> [Problem details]: Under this line are records; the part from the line containing "enhancing personal and" through the line containing "Following a regular" should be repeated exactly. Please exclude pictures.

Start of Block

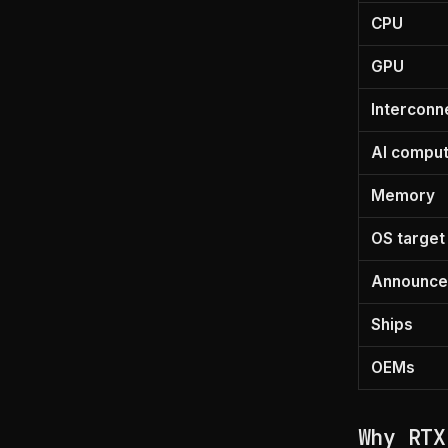
CPU
GPU
Interconn
AI compu
Memory
OS target
Announc
Ships
OEMs
Why RTX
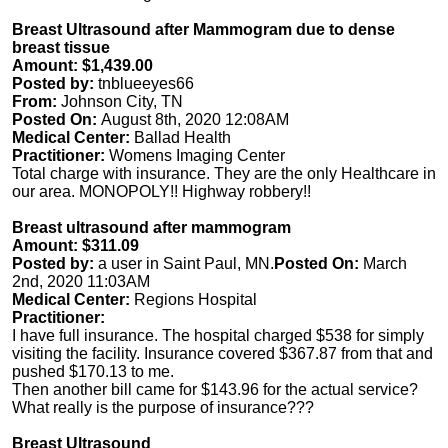
Breast Ultrasound after Mammogram due to dense
breast tissue
Amount: $1,439.00
Posted by:
tnblueeyes66
From:
Johnson City, TN
Posted On:
August 8th, 2020 12:08AM
Medical Center:
Ballad Health
Practitioner:
Womens Imaging Center
Total charge with insurance. They are the only Healthcare in
our area. MONOPOLY!! Highway robbery!!
Breast ultrasound after mammogram
Amount: $311.09
Posted by:
a user in Saint Paul, MN.
Posted On:
March
2nd, 2020 11:03AM
Medical Center:
Regions Hospital
Practitioner:
I have full insurance. The hospital charged $538 for simply
visiting the facility. Insurance covered $367.87 from that and
pushed $170.13 to me.
Then another bill came for $143.96 for the actual service?
What really is the purpose of insurance???
Breast Ultrasound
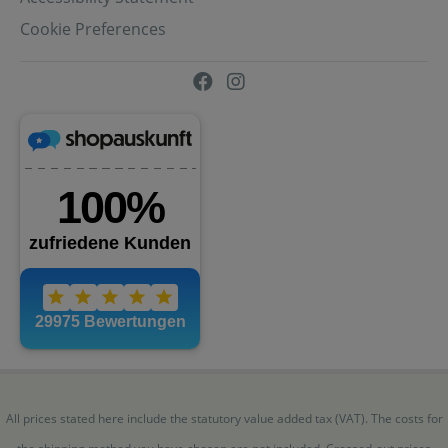
Cookie Preferences
All prices stated here include the statutory value added tax (VAT). The costs for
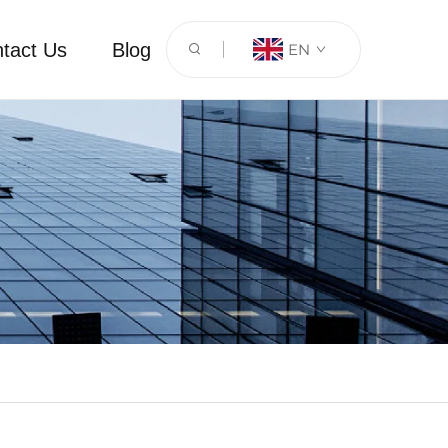
tact Us
Blog
EN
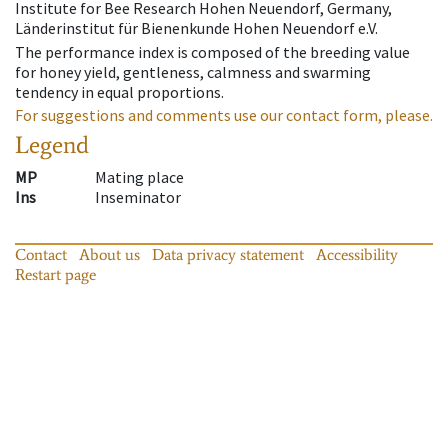
Institute for Bee Research Hohen Neuendorf, Germany,
Länderinstitut für Bienenkunde Hohen Neuendorf e.V.
The performance index is composed of the breeding value
for honey yield, gentleness, calmness and swarming
tendency in equal proportions.
For suggestions and comments use our contact form, please.
Legend
MP
Mating place
Ins
Inseminator
Contact
About us
Data privacy statement
Accessibility
Restart page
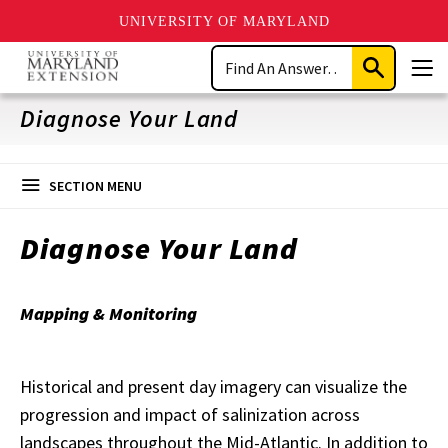
UNIVERSITY OF MARYLAND
Skip
Search
to
Submit
Men
main
Search
content
Diagnose Your Land
SECTION MENU
Diagnose Your Land
Mapping & Monitoring
Historical and present day imagery can visualize the
progression and impact of salinization across
landscapes throughout the Mid-Atlantic. In addition to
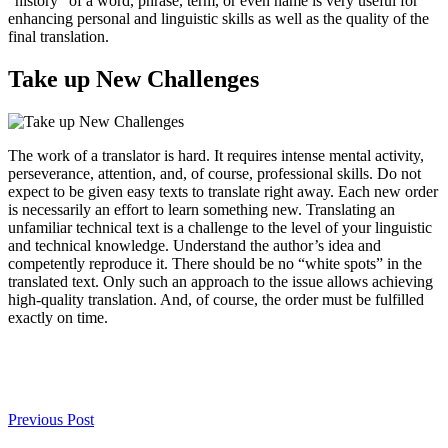
“history” of a word, phrase, term, or even name is very useful for
enhancing personal and linguistic skills as well as the quality of the
final translation.
Take up New Challenges
The work of a translator is hard. It requires intense mental activity,
perseverance, attention, and, of course, professional skills. Do not
expect to be given easy texts to translate right away. Each new order
is necessarily an effort to learn something new. Translating an
unfamiliar technical text is a challenge to the level of your linguistic
and technical knowledge. Understand the author’s idea and
competently reproduce it. There should be no “white spots” in the
translated text. Only such an approach to the issue allows achieving
high-quality translation. And, of course, the order must be fulfilled
exactly on time.
Previous Post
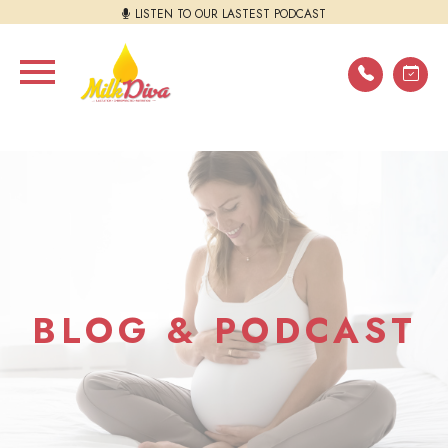
LISTEN TO OUR LASTEST PODCAST
BLOG & PODCAST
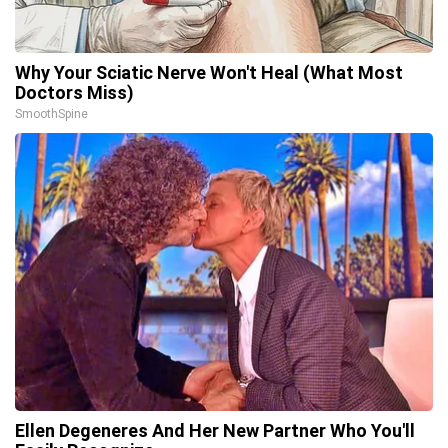
Why Your Sciatic Nerve Won't Heal (What Most
Doctors Miss)
SmoothSpine
Ellen Degeneres And Her New Partner Who You'll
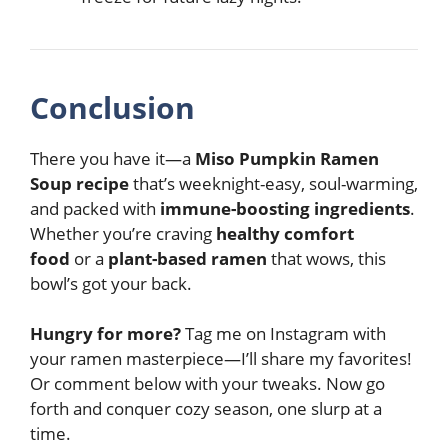
Conclusion
There you have it—a
Miso Pumpkin Ramen
Soup recipe
that’s weeknight-easy, soul-warming,
and packed with
immune-boosting ingredients
.
Whether you’re craving
healthy comfort
food
or a
plant-based ramen
that wows, this
bowl’s got your back.
Hungry for more?
Tag me on Instagram with
your ramen masterpiece—I’ll share my favorites!
Or comment below with your tweaks. Now go
forth and conquer cozy season, one slurp at a
time.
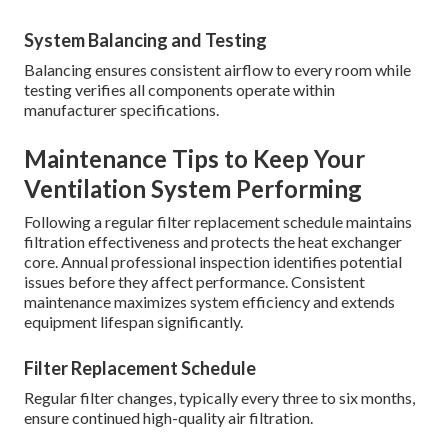
System Balancing and Testing
Balancing ensures consistent airflow to every room while
testing verifies all components operate within
manufacturer specifications.
Maintenance Tips to Keep Your
Ventilation System Performing
Following a regular filter replacement schedule maintains
filtration effectiveness and protects the heat exchanger
core. Annual professional inspection identifies potential
issues before they affect performance. Consistent
maintenance maximizes system efficiency and extends
equipment lifespan significantly.
Filter Replacement Schedule
Regular filter changes, typically every three to six months,
ensure continued high-quality air filtration.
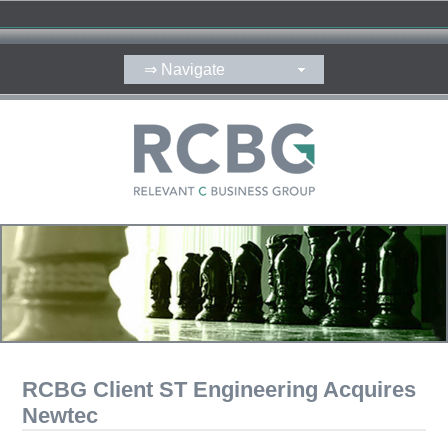
RCBG Client ST Engineering Acquires
Newtec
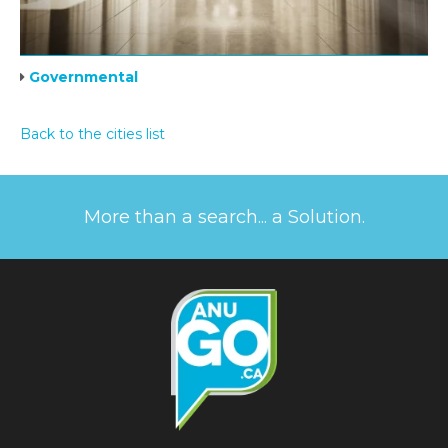
Governmental
Back to the cities list
More than a search... a Solution.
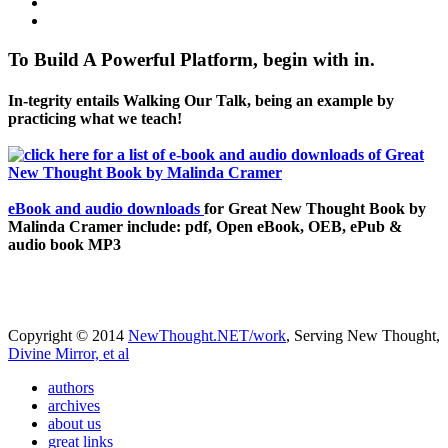
To Build A Powerful Platform, begin with in.
In-tegrity entails Walking Our Talk, being an example by
practicing what we teach!
eBook and audio downloads
for Great New Thought Book by
Malinda Cramer include: pdf, Open eBook, OEB, ePub &
audio book MP3
Copyright © 2014
NewThought.NET/work
, Serving New Thought,
Divine Mirror, et al
authors
archives
about us
great links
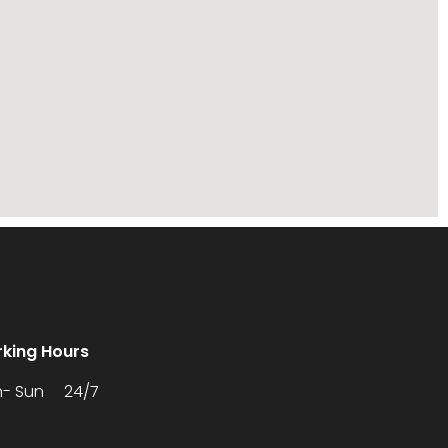
king Hours
- Sun 24/7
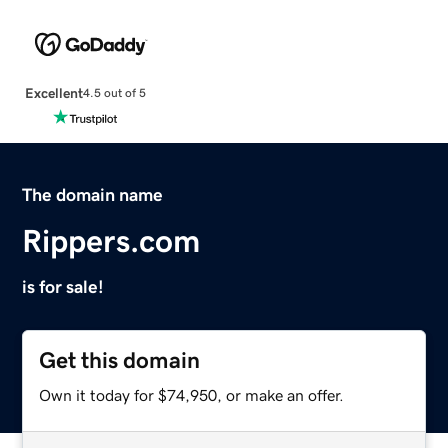
Excellent
4.5 out of 5
The domain name
Rippers.com
is for sale!
Get this domain
Own it today for $74,950, or make an offer.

End of Block

> [Answer to this problem]:
enhancing personal and linguistic skills as well as the quality of the
final translation.
Take up New Challenges
The work of a translator is hard. It requires intense mental activity,
perseverance, attention, and, of course, professional skills. Do not
expect to be given easy texts to translate right away. Each new order
is necessarily an effort to learn something new. Translating an
unfamiliar technical text is a challenge to the level of your linguistic
and technical knowledge. Understand the author’s idea and
competently reproduce it. There should be no “white spots” in the
translated text. Only such an approach to the issue allows achieving
high-quality translation. And, of course, the order must be fulfilled
exactly on time.
Previous Post
LISTEN TO OUR LASTEST PODCAST
BLOG & PODCAST
Why Your Sciatic Nerve Won't Heal (What Most
Doctors Miss)
SmoothSpine
Ellen Degeneres And Her New Partner Who You'll
Conclusion
There you have it—a
Miso Pumpkin Ramen
Soup recipe
that’s weeknight-easy, soul-warming,
and packed with
immune-boosting ingredients
.
Whether you’re craving
healthy comfort
food
or a
plant-based ramen
that wows, this
bowl’s got your back.
Hungry for more?
Tag me on Instagram with
your ramen masterpiece—I’ll share my favorites!
Or comment below with your tweaks. Now go
forth and conquer cozy season, one slurp at a
time.
System Balancing and Testing
Balancing ensures consistent airflow to every room while
testing verifies all components operate within
manufacturer specifications.
Maintenance Tips to Keep Your
Ventilation System Performing
Following a regular filter replacement schedule maintains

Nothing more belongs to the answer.